When tracing the origins of subsidiarity, many start with Pope Pius XI’s Quadragesimo Anno (1931), or Pope Leo XIII’s earlier Rerum Novarum (1891). But the trajectory of the church’s teaching on subsidiarity was set in the writings of Luigi Taparelli, SJ, (1793-1862). Key to understanding Taparelli is his revolutionary context. Against the backdrop of the French Revolution of 1789, Luigi Taparelli balked at the Modern political theory flowing from the pen of Jean-Jacques Rousseau and his followers.
For Rousseau, an individual is born free, but finds himself in chains. An individual can be whatever he wishes to be; that which holds one back is mere cultural constraints. As soon as one is able to wrestle himself free from such constraints, he can truly know freedom. Again, the backdrop of the French Revolution is key to understanding Taparelli’s critique. Taparelli sees a modern world that has disdain for the heritage that built it up. It was seeking to build a society on this novel view of man, a view Taparelli saw as suspect. Contrary to Rousseau, Taparelli says man is not born free; he’s born bound to his nature.
By implication, this means that men and women are born in relation to their fellows. This makes man doubly bound, to himself and to the other. Anthropology, in his reckoning, was not something to be invented, but something to be discovered. This fixed anthropology was a direct result of Taparelli’s devotion to Thomas Aquinas.
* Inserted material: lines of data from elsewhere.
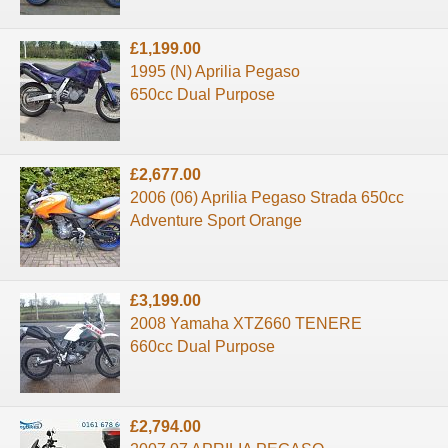
£1,199.00
1995 (N) Aprilia Pegaso
650cc Dual Purpose
£2,677.00
2006 (06) Aprilia Pegaso Strada 650cc
Adventure Sport Orange
£3,199.00
2008 Yamaha XTZ660 TENERE
660cc Dual Purpose
£2,794.00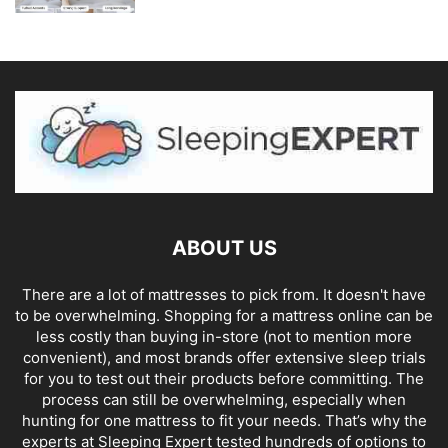
ABOUT US
There are a lot of mattresses to pick from. It doesn't have
to be overwhelming. Shopping for a mattress online can be
less costly than buying in-store (not to mention more
convenient), and most brands offer extensive sleep trials
for you to test out their products before committing. The
process can still be overwhelming, especially when
hunting for one mattress to fit your needs. That’s why the
experts at Sleeping Expert tested hundreds of options to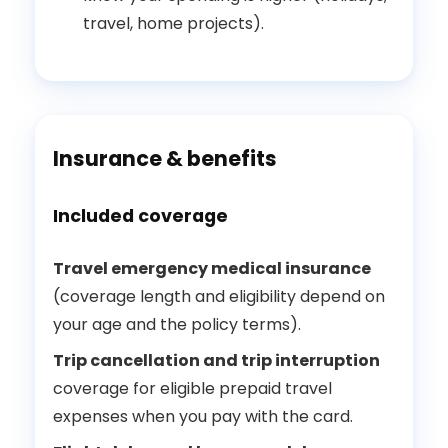
travel, home projects).
Insurance & benefits
Included coverage
Travel emergency medical insurance
(coverage length and eligibility depend on
your age and the policy terms).
Trip cancellation and trip interruption
coverage for eligible prepaid travel
expenses when you pay with the card.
In Thomas, Taparelli found an anthropology sturdy enough to withstand the weight of a humane sociology. That is, Thomas’ concept of natural law birthed a politic that was both coherent and constructive. If man is born in a web of allegiances, he is thus obliged to give the other his due. A weaker person can’t be trampled upon simply because he can be. No, each man has certain natural rights which are directly derivative from his nature. Each is owed, each is indebted, thus each is bound to his self and his neighbor. In his wonderful book on Taparelli, Thomas Behr puts it thusly:
“No person has a right to define the universe and the meaning of life as he wishes: there is a finite range or rational possibilities, from the strictly materialist to the strictly spiritualist, and one can dare to say that the effects of any given set of metaphysical/anthropological/ethical beliefs are subject to pragmatic empirical evaluation.”
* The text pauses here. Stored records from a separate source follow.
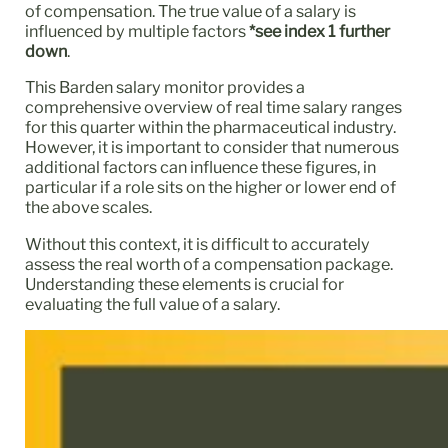
of compensation. The true value of a salary is
influenced by multiple factors
*see index 1 further
down
.
This Barden salary monitor provides a
comprehensive overview of real time salary ranges
for this quarter within the pharmaceutical industry.
However, it is important to consider that numerous
additional factors can influence these figures, in
particular if a role sits on the higher or lower end of
the above scales.
Without this context, it is difficult to accurately
assess the real worth of a compensation package.
Understanding these elements is crucial for
evaluating the full value of a salary.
One can see the ways in which such theological reasoning ran afoul of the revolutionary spirit abroad in France. Modernity was being birthed, and the old chains of church, family, and nature were giving way to a new order. Taparelli saw modern political thought as legitimizing Leviathan. By taking away nature, it took away rights, which took away the individual’s power to fight the intruding State.
In his magnum opus, Saggio Teoretico, Taparelli coins the term “social justice.” In his mind, social justice is the natural outflow of recognizing that man is made in God’s image. It’s the idea that we owe one another respect even as we preserve “personal and associational liberty.” That is, man’s freedom and man’s dignity have to be balanced.
One cannot be so free as to withhold the due respect another deserves. But neither can one be bound to give to another that which is beyond their due, thus becoming enslaved. Rights, said differently, aren’t just about freedom or responsibility, but the freedom that responsibility brings. This is the developing context for Taparelli’s understanding of subsidiarity. How is one to live out this “indebtedness” that social justice applies? It has to be at the human level. Because this indebtedness is personal, it must be expressed near actual persons. Solutions aren’t to be imposed from on high, but developed from the bottom up.
Taparelli’s political view made no sense in light of the anthropological assumptions of his time. It was his Thomistic, Christian anthropology that gave birth to his political theory. Any effort to recover the sort of civil society in which subsidiarity can take place that does not first ground itself in the Judeo Christian understanding of human nature is bound to fail. This was the conclusion Taparelli drew in his revolutionary day, and it is the one we should draw in ours.
Like Taparelli, we are currently living through a cultural revolution. The bedrock assumptions of human nature we have taken for granted are being questioned and rejected at every turn. This anthropological crisis is leading to cultural decadence and political upheaval. In this milieu, subsidiarity is not “common sense.” But the history of subsidiarity offers us hope.
When the political fruit of bad ideology is most rancid, the church should offer an attractive alternative. We, like Taparelli, must defend the Christian view of man. Arguing for Christian political principles like subsidiarity is good, but it is insufficient if we cannot persuade our fellow citizens of a Christian anthropology.